Vol. 18 No. 22 | June 6, 2016

imagesAs move toward the end of the book of Acts the focus is on Paul.  In fact Acts 21-26 is all about what happens to Paul when arrives in Jerusalem and arrested. He is arrested, tells his story, offers his defense, claims his rights and innocence, then repeats that scenario multiple times. Some would call what he does sharing your story. Some call what he does giving his testimony.

Reliving Paul’s story as told by Luke I notice three significant elements to consider when sharing your story. It begins with the arrest: “As the soldiers were about to take Paul into the barracks, he asked the commander, ‘May I say something to you?’” (21:37)

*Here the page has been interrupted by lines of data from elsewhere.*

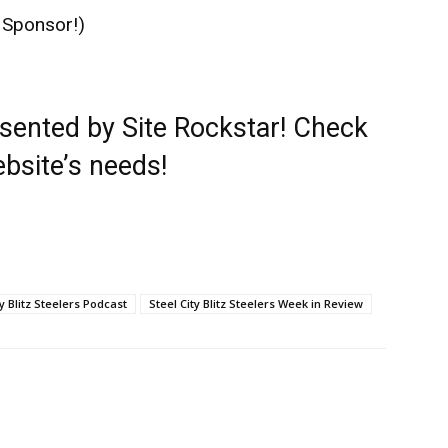
 Sponsor!)
esented by
Site Rockstar
! Check
ebsite’s needs!
ty Blitz Steelers Podcast
Steel City Blitz Steelers Week in Review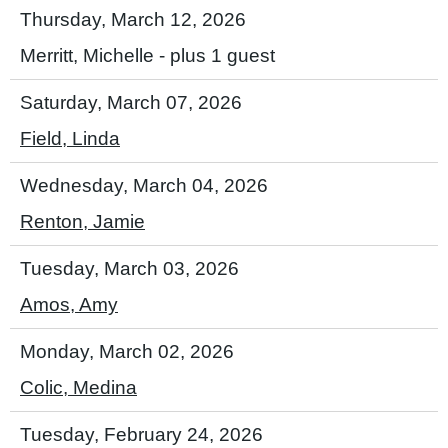
Thursday, March 12, 2026
Merritt, Michelle
- plus 1 guest
Saturday, March 07, 2026
Field, Linda
Wednesday, March 04, 2026
Renton, Jamie
Tuesday, March 03, 2026
Amos, Amy
Monday, March 02, 2026
Colic, Medina
Tuesday, February 24, 2026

As for permission to speak. You may have an amazing story that cause jaws to drop when you tell it, but not everyone wants to hear your story. It is a simple question, “May I say something to you?” It is simply common courtesy to ask before you start your story. If they ask, share it. If you ask if you can, and they say yes, share. Otherwise pray for and wait for the opportunity, then share your story.

Speak in a language they understand. Use your language. Avoid flowery church talk. Say it like it is your story, the way you feel it, not like how you think others want you to say it. Be real. Don’t exaggerate or be unnecessarily dramatic.

Tell the simple facts. There is no need to embellish the story. If God is in the story that is enough. There is no need to try to make more dramatic. It is your story. Not everyone has a made a dramatic turnaround and not everyone has a dramatic conversion. Paul is the only one we know of who was struck blind and confronted directly by God on the road to Damascus. Yours may be a simple story of God working in your life to place just the right people in your path at just the right time with just the right words. So be it. Tell your story.

Keep the emphasis on God.  God is the star of your story. God is the star of Paul’s story. God is the story of everyone’s story. Resist the temptation to turn the spotlight on you. God may have done something amazing with you, but He could have done the same thing if not even greater with someone else. When requested someone may say, “Tell us your story” but the truth is, your story is really God’s story. Keep it as God’s story.

Let God handle the results. Once you share the story of how God has worked in your life let it be. Let God do with that whatever He choses to do with it. If it touches someone, encouraged someone, inspires someone praise the Lord. If it does not result in an immediate and visible impact, so be it. Remember that what He did in and with you did not happen immediately. Let God handle the results. Let God place it in the hearts where He can do the most good with it.

I hope you are praying for an opportunity to share your story. I hope these suggestions are useful when that opportunity is presented. And I hope God is glorified and a life is changed when your story is shared.